E não é assim que Jesus se posiciona na Parábola dos Talentos. O mestre confiou talentos a cada um de seus servos de acordo com suas respectivas habilidades e capacidades. Um recebeu 5, enquanto outro recebeu somente 1. Aquele que recebeu menos não recebe compaixão do mestre pela sua falta de recursos em comparação ao que seus outros colegas receberam. 
Podemos inferir dessa parábola que a igualdade de renda ou a realocação de recursos não é uma questão moral fundamental. Os talentos e matérias-primas que cada um de nós tem não são inerentemente injustos; sempre existirão desigualdades desenfreadas entre as pessoas. Um sistema moral é aquele que reconhece tal fato e permite que cada pessoa utilize seus talentos em sua plenitude. Todos nós temos a responsabilidade de empregar as capacidades e habilidades das quais fomos dotados.
Também podemos aplicar a lição dessa parábola às nossas políticas sociais. No sistema vigente, o salário do trabalhador é tributado para pagar os benefícios daqueles que não trabalham. 
Frequentemente ouvimos que "não existem empregos" para a grande maioria dos pobres. No entanto, sempre existe trabalho a ser feito. A necessidade de trabalho é, por definição, infinita.

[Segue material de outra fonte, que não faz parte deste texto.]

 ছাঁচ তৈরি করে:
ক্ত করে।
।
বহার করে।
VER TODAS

Um homem com duas mãos saudáveis pode encontrar trabalho que pague $1 por hora. Em tese, ele deveria decidir se trabalhar ou não. No entanto, é o governo quem decide se ele pode ou não aceitar tal valor. Por isso, nosso sistema de bem-estar desencoraja o trabalho. Além de o governo proibir aqueles que aceitariam trabalhar por menos que o salário mínimo, ele também cria um incentivo perverso para se recorrer ao assistencialismo: ninguém aceitará um trabalho que pague pelo menos o mesmo que o seguro-desemprego.

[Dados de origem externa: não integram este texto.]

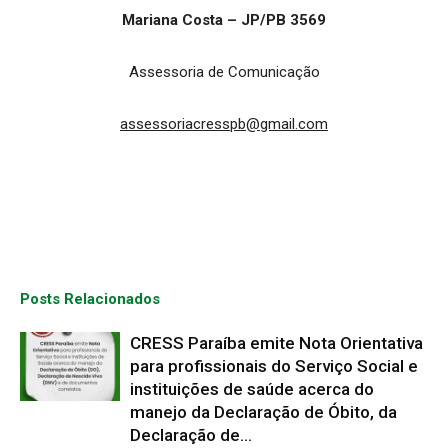
Mariana Costa – JP/PB 3569
Assessoria de Comunicação
assessoriacresspb@gmail.com
Posts Relacionados
CRESS Paraíba emite Nota Orientativa
para profissionais do Serviço Social e
instituições de saúde acerca do
manejo da Declaração de Óbito, da
Declaração de...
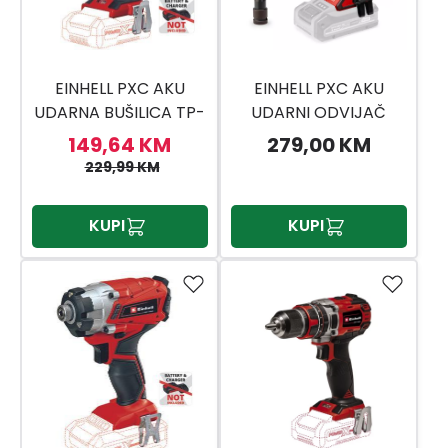
EINHELL PXC AKU
EINHELL PXC AKU
UDARNA BUŠILICA TP-
UDARNI ODVIJAČ
CD 18 LI-I BL - SOLO
IMPAXXO 18/230
149,64 KM
279,00 KM
229,99 KM
KUPI
KUPI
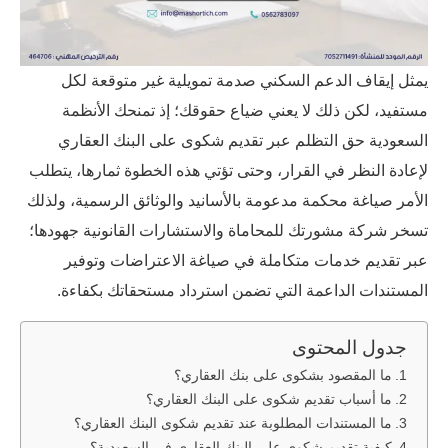
يمثل إيقاف الدعم السكني صدمة تمويلية غير متوقعة لكل
مستفيد، لكن ذلك لا يعني ضياع حقوقك؛ إذ تمنحك الأنظمة
السعودية حق التظلم عبر تقديم شكوى على البنك العقاري
لإعادة النظر في القرار، وحتى تؤتي هذه الخطوة ثمارها، يتطلب
الأمر صياغة محكمة مدعومة بالأسانيد والوثائق الرسمية، ولذلك
تسخر شركة مشورتك للمحاماة والاستشارات القانونية جهودها؛
عبر تقديم خدمات متكاملة في صياغة الاعتراضات وتوفير
المستندات الداعمة التي تضمن استرداد مستحقاتك بكفاءة.
جدول المحتوى
ما المقصود بشكوى على بنك العقاري؟
ما أسباب تقديم شكوى على البنك العقاري؟
ما المستندات المطلوبة عند تقديم شكوى البنك العقاري؟
كيفية تقديم شكوى على البنك العقاري في السعودية؟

Deus ordena que todas as pessoas utilizem seus talentos; todavia, em nome da caridade, nosso sistema assistencialista encoraja as pessoas a deixarem que suas habilidades naturais atrofiem, ou que nem mesmo as venham a descobrir. Dessa maneira, estimula-se o pecado. 

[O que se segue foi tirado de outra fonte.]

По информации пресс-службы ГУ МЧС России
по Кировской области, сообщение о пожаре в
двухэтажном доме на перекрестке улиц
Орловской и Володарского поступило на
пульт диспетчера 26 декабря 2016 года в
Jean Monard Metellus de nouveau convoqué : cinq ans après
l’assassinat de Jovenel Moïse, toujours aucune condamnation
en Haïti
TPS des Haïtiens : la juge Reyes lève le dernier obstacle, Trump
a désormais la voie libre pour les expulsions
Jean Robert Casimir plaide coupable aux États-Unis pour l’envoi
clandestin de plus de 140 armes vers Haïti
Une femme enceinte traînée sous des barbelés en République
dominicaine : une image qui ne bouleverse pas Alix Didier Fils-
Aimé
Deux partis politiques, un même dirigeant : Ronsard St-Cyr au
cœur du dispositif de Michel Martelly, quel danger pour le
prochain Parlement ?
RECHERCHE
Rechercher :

A Parábola dos Talentos implica que a inatividade — ou o desperdício de talento empreendedorial — incita a ira de Deus. Afinal, o servente mais baixo não havia desperdiçado o talento; ele simplesmente o havia enterrado: algo que era permissível (aceitável) pela lei rabínica. A rapidez da reação do mestre surpreende. Ele o chama de "mau e preguiçoso" e o expulsa para sempre de sua convivência.
Aparentemente, não é somente a preguiça do servo que motiva tanta ira. Ele não mostrou nenhum arrependimento, e ainda culpou seu mestre pela sua timidez (incompetência). Sua desculpa para não investir o dinheiro é que ele considerava o seu mestre duro e exigente, embora a ele houvessem sido confiados recursos generosos. Por medo do fracasso, ele se recusou até mesmo a tentar ter sucesso.
Essa parábola também nos ensina algo sobre macroeconomia. O mestre seguiu viagem deixando o total de 8 talentos; ao retornar, os 8 haviam se transformado em 15. A parábola não é a história de um jogo de soma zero. O ganho de uma pessoa não ocorre à custa de outrem. O empreendimento exitoso do primeiro serve não prejudica as possibilidades do terceiro servo. O mesmo se aplica à economia atual. Ao contrário do que é normalmente pregado do púlpito, o sucesso dos ricos não vêm à custa dos pobres.
Se por se tornar rico o servo mais bem sucedido tivesse prejudicado a outrem, o mestre não o teria elogiado. O uso sábio dos recursos em investimentos não somente é correto do ponto de vista individual, como também ajuda as outras pessoas. Uma onda que sobe levanta todos os barcos. Da mesma forma, a riqueza do mundo desenvolvido não ocorre nas costas das nações em desenvolvimento. A Parábola dos Talentos implica uma sociedade livre e aberta.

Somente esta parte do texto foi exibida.